Non-denitrifying polyphosphate accumulating organisms obviate requirement for anaerobic condition

• Published in: Water research (Oxford) Vol. 111; pp. 393 - 403
• Main Authors: Cokro, A. Anisa, Law, Yingyu, Williams, Rohan B.H., Cao, Yeshi, Nielsen, Per H., Wuertz, Stefan
• Format: Journal Article
• Language: English
• Published: England Elsevier Ltd 15.03.2017
• Subjects: Accumulibacter; Acetate; Bioreactors - microbiology; Denitrification; EBPR; Non-DPAOs; Phosphorus; Polyphosphates; Propionate; RNA, Ribosomal, 16S; Sewage - microbiology; Accumulibacter; Propionate; Phosphorus; Acetate; Non-DPAOs; EBPR
• ISSN: 0043-1354; 1879-2448
• DOI: 10.1016/j.watres.2017.01.006

Enhanced biological phosphorus removal (EBPR) is a widely used process in wastewater treatment that requires anaerobic/aerobic or anaerobic/anoxic cycling. Surprisingly, phosphorus (P) release was observed in the presence of nitrate in the anoxic compartment of the activated sludge tank in a full-scale treatment plant with the Modified Ludzack Ettinger configuration. We therefore studied the potential of this full-scale activated sludge community to perform EBPR under anoxic/aerobic cycling. The polyphosphate accumulating organism (PAO) Candidatus Accumulibacter represented 3.3% of total bacteria based on 16S rRNA gene amplicon sequencing, and metagenome analysis suggested it was likely to be dominated by Clade IIC. Using acetate as the carbon source in batch experiments, active denitrifying organisms (DPAOs) were estimated to comprise 39–44% of the total PAO population in the sludge, with the remaining 56–61% unable to utilize nitrate.
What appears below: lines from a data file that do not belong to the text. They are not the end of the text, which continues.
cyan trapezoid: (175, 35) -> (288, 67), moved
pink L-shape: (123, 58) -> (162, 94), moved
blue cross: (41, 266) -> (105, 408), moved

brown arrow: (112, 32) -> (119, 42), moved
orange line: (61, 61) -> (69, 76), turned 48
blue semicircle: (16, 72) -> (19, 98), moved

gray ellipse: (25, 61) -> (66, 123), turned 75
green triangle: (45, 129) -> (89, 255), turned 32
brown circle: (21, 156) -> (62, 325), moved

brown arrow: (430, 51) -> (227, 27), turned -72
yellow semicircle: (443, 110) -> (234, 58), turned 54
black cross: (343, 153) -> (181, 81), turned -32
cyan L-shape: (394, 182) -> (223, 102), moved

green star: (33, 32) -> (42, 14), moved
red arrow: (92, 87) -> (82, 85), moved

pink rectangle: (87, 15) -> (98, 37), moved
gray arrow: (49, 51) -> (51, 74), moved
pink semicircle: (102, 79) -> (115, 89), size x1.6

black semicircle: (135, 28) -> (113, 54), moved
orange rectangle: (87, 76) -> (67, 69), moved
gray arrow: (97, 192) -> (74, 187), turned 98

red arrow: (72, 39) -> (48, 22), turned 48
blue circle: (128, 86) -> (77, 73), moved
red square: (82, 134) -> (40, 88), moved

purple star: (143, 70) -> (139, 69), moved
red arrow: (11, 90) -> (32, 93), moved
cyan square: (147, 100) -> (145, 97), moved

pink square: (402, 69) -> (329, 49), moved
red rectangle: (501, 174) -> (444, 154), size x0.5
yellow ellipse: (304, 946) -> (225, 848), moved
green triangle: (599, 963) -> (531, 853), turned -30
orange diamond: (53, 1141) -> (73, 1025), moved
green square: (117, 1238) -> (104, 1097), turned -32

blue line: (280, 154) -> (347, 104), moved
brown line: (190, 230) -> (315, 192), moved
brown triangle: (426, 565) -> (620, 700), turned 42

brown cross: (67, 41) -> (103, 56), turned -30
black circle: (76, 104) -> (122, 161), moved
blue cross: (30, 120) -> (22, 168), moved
When propionate was provided as the organic carbon source, 95% of the PAO population was unable to denitrify. EBPR occurred under defined anoxic/aerobic conditions, despite the presence of DPAOs, when synthetic wastewater was supplemented with either acetate or propionate or when primary effluent was supplied. In addition, the P release and subsequent uptake rates under anoxic/aerobic conditions were comparable to those observed under anaerobic/aerobic conditions. In contrast, a significant reduction in P release rate was observed when acetate was provided under oxic conditions. We postulate that non-DPAOs that recognize the anoxic condition as pseudo-anaerobic were the key players in anoxic/aerobic EBPR. [Display omitted] •The EBPR capacity of sludge from a full-scale MLE system was investigated.•53–73% of the total PAO population in the sludge was unable to reduce nitrate.•Accumulibacter Clade IIC was the predominant PAO in the sludge.•Comparable EBPR rates achieved under anoxic/aerobic and anaerobic/aerobic cycling.•PAOs unable to reduce nitrate recognize anoxic condition as pseudo anaerobic.